[Given data]:
◇ ◇ ◇ ◇ ◇

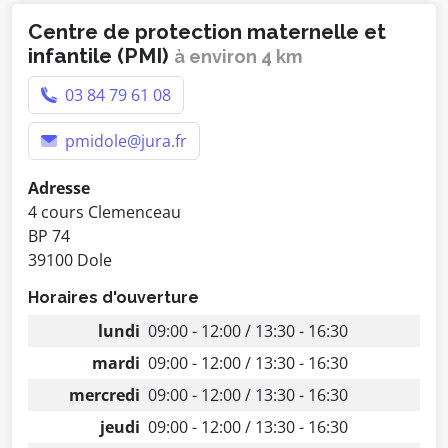
Centre de protection maternelle et
infantile (PMI)
à environ 4 km
03 84 79 61 08
pmidole@jura.fr
Adresse
4 cours Clemenceau
BP 74
39100 Dole
Horaires d'ouverture
lundi
09:00 - 12:00 / 13:30 - 16:30
mardi
09:00 - 12:00 / 13:30 - 16:30
mercredi
09:00 - 12:00 / 13:30 - 16:30
jeudi
09:00 - 12:00 / 13:30 - 16:30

◇ ◇ ◇ ◇ ◇

[Task to carry out]:
Leave out the pictures and give the listing above again exactly.

[Solution]:
Centre de protection maternelle et
infantile (PMI)
à environ 4 km
03 84 79 61 08
pmidole@jura.fr
Adresse
4 cours Clemenceau
BP 74
39100 Dole
Horaires d'ouverture
lundi
09:00 - 12:00 / 13:30 - 16:30
mardi
09:00 - 12:00 / 13:30 - 16:30
mercredi
09:00 - 12:00 / 13:30 - 16:30
jeudi
09:00 - 12:00 / 13:30 - 16:30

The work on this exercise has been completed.